Y leyendo eso me perdí en una lucubración… Acometiendo la apretada síntesis, Frankenstein es más una novela sobre ese científico que sobre su monstruo sin nombre, aquel al que el público —sobre todo después de las películas— acabó llamando como a su ingeniero, a pesar de que en la novela sólo se llama, si bien le va, “la creatura”, “el aborto”, “el demonio”, “el espectro”, “el ser” o ya francamente, “la cosa”.

En efecto, el Dr.

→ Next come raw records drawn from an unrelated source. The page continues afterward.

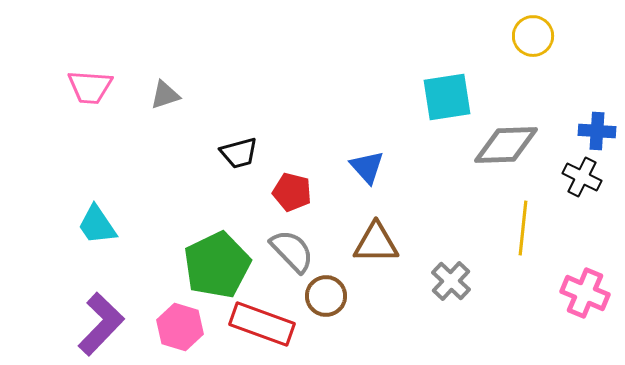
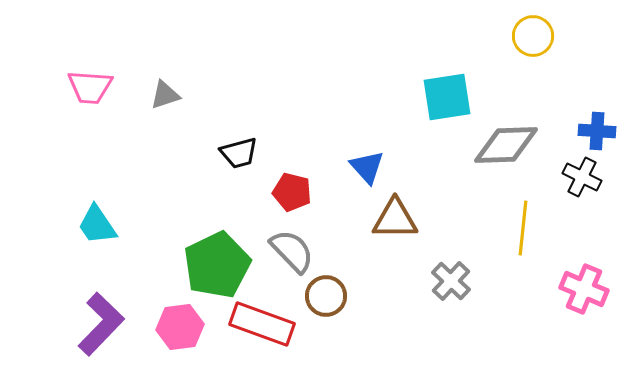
brown triangle: moved 19 px right, 24 px up
pink cross: moved 1 px left, 4 px up
pink hexagon: rotated 24 degrees counterclockwise
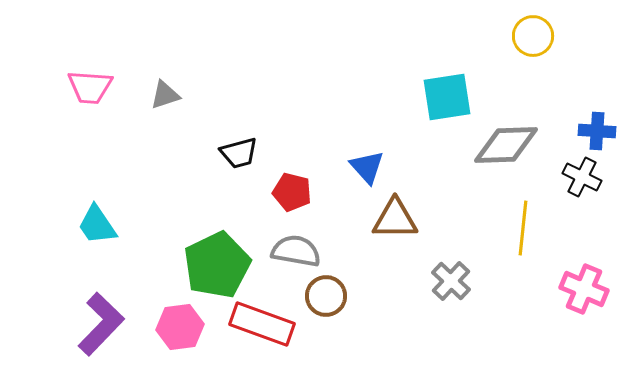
gray semicircle: moved 4 px right; rotated 36 degrees counterclockwise
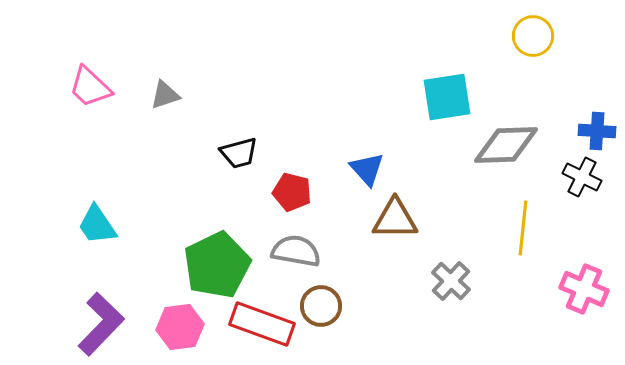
pink trapezoid: rotated 39 degrees clockwise
blue triangle: moved 2 px down
brown circle: moved 5 px left, 10 px down
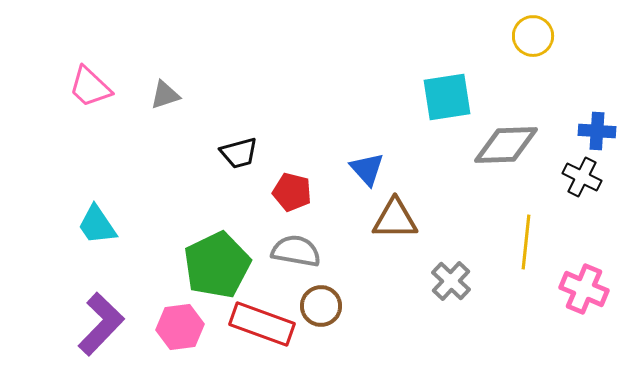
yellow line: moved 3 px right, 14 px down
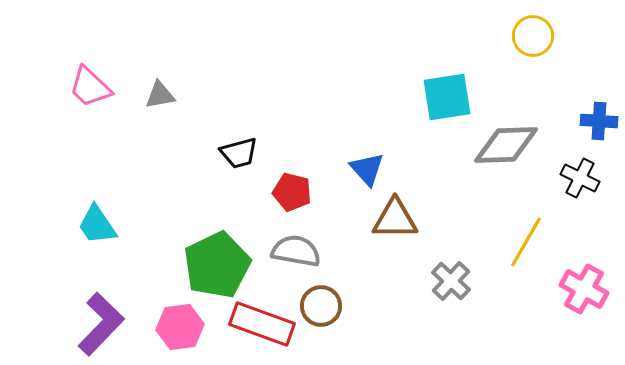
gray triangle: moved 5 px left; rotated 8 degrees clockwise
blue cross: moved 2 px right, 10 px up
black cross: moved 2 px left, 1 px down
yellow line: rotated 24 degrees clockwise
pink cross: rotated 6 degrees clockwise
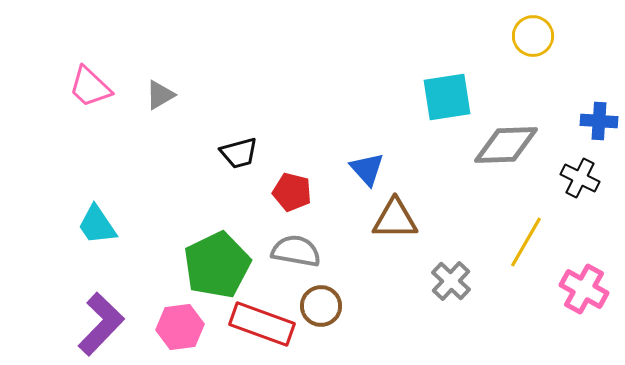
gray triangle: rotated 20 degrees counterclockwise
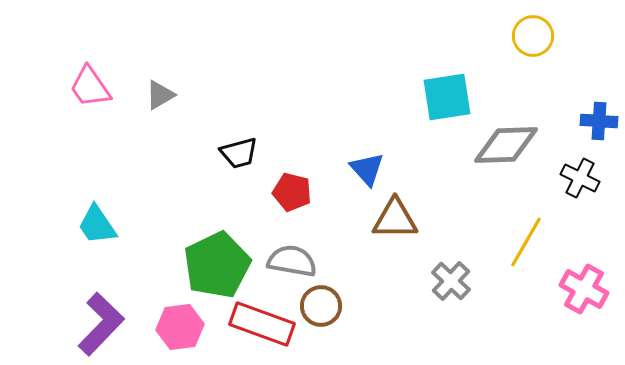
pink trapezoid: rotated 12 degrees clockwise
gray semicircle: moved 4 px left, 10 px down
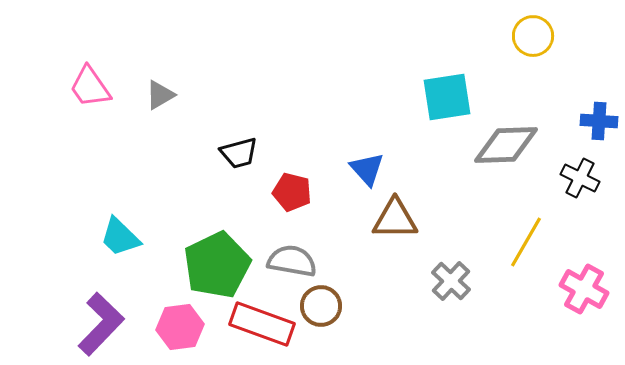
cyan trapezoid: moved 23 px right, 12 px down; rotated 12 degrees counterclockwise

Frankenstein desea emular a Prometeo, el remoto titán genésico que cometió la osadía de crear a los humanos y luego tuvo el mal gusto de darles el fuego, protegerlos y alimentarlos y enseñarles el camino del amor y de la honestidad y el perdón y el desprendimiento y otras cosas lindas. (Fracasó, como se sabe, y acabó surtiendo hígado.)

Pues así el Dr. Frankenstein, que quiere crear a un hombre libre de los defectos y las pasiones torcidas de la humanidad promedio. Se encierra en su laboratorio entre retortas, fórmulas y ecuaciones hasta que logra, con sudorosos experimentos galvánicos, reanimar la materia inerte. Y entonces decide construir a su humanoide.

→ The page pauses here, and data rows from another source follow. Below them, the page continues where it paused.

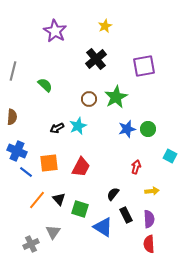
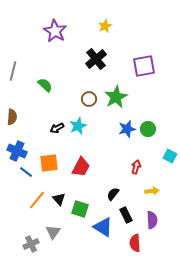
purple semicircle: moved 3 px right, 1 px down
red semicircle: moved 14 px left, 1 px up
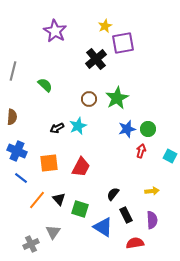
purple square: moved 21 px left, 23 px up
green star: moved 1 px right, 1 px down
red arrow: moved 5 px right, 16 px up
blue line: moved 5 px left, 6 px down
red semicircle: rotated 84 degrees clockwise
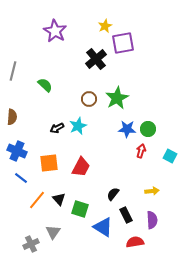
blue star: rotated 18 degrees clockwise
red semicircle: moved 1 px up
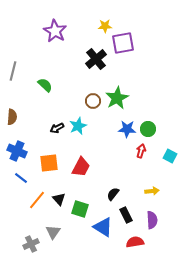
yellow star: rotated 24 degrees clockwise
brown circle: moved 4 px right, 2 px down
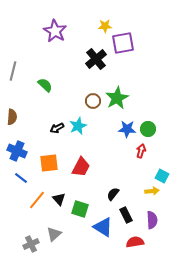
cyan square: moved 8 px left, 20 px down
gray triangle: moved 1 px right, 2 px down; rotated 14 degrees clockwise
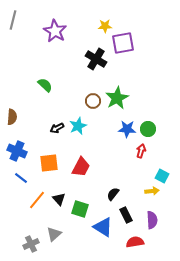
black cross: rotated 20 degrees counterclockwise
gray line: moved 51 px up
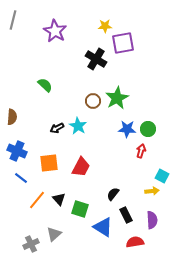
cyan star: rotated 18 degrees counterclockwise
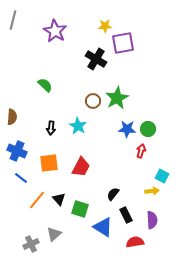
black arrow: moved 6 px left; rotated 56 degrees counterclockwise
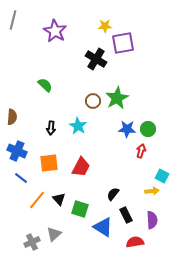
gray cross: moved 1 px right, 2 px up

Para lograrlo, el científico recorre panteones pepenando brazos, escarba tumbas buscando músculos, hurga morgues en pos de órganos, del rastro extrae fémures y pantorrillas, roba cachos de humano de los anfiteatros donde se imparten clases de anatomía. En fin: un asco. (Sobre los órganos más privados sólo existe la versión de Mel Brooks, que bien puede ser espuria.)

Pero este batidero es para una buena causa: cuando la termine, la “criatura” traerá no sólo tecnología de punta, sino un sistema de valores morales superiores, gobernados por el amor al prójimo, la bondad intrínseca y un innato impulso a la felicidad basado en la justicia social y la honestidad individual, etcétera.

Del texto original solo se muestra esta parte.